- Active: July–November 1943
- Country: Nazi Germany
- Branch: Luftwaffe
- Type: Fighter Aircraft
- Role: Air superiority
- Size: Air Force Wing

Commanders
- Notable commanders: Herbert Ihlefeld

Aircraft flown
- Fighter: Bf 109

= Jagdgeschwader 25 =

Fighter unit in World War II

Jagdgeschwader 25 (JG 25), sometimes erroneously referred to as Jagdgruppe 25, was a special high-altitude fighter unit that specialized in intercepting the Royal Air Force's (RAF) de Havilland Mosquito light bombers during World War II.

==History==
On 1 July 1943, Jagdgruppe Nord des ObdL was formed as a high-altitude fighter unit to combat the RAF's Mosquito twin-engine bomber and reconnaissance aircraft. On 15 August 1943 the unit was redesignated Jagdgeschwader 25 and was commanded by Oberstleutnant Herbert Ihlefeld.
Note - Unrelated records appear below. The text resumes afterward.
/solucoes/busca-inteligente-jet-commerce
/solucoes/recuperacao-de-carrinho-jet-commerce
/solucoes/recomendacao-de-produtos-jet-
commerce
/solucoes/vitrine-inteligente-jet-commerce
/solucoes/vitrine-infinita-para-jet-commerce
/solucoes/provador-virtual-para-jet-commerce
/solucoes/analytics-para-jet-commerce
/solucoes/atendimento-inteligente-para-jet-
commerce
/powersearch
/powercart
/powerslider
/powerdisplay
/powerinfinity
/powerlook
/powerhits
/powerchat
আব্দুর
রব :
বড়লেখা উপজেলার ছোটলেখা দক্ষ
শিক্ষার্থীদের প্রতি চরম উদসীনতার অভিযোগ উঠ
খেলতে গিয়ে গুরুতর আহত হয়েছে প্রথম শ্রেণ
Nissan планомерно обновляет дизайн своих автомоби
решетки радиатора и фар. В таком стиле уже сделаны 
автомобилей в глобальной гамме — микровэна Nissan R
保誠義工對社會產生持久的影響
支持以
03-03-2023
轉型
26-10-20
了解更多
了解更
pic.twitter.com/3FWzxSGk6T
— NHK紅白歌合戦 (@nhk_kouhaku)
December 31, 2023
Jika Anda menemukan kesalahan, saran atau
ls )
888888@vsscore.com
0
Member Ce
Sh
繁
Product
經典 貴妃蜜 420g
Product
Both JG 25 (and its sister unit Jagdgeschwader 50) were ultimately unsuccessful in effectively countering the Mosquito and were more profitably used for interception of the US heavy bomber formations during the daylight offensive over Europe in 1943–44. The Geschwader claimed only two aerial victories for the loss of 9 aircraft lost in combat and further 5 losses due to other reasons.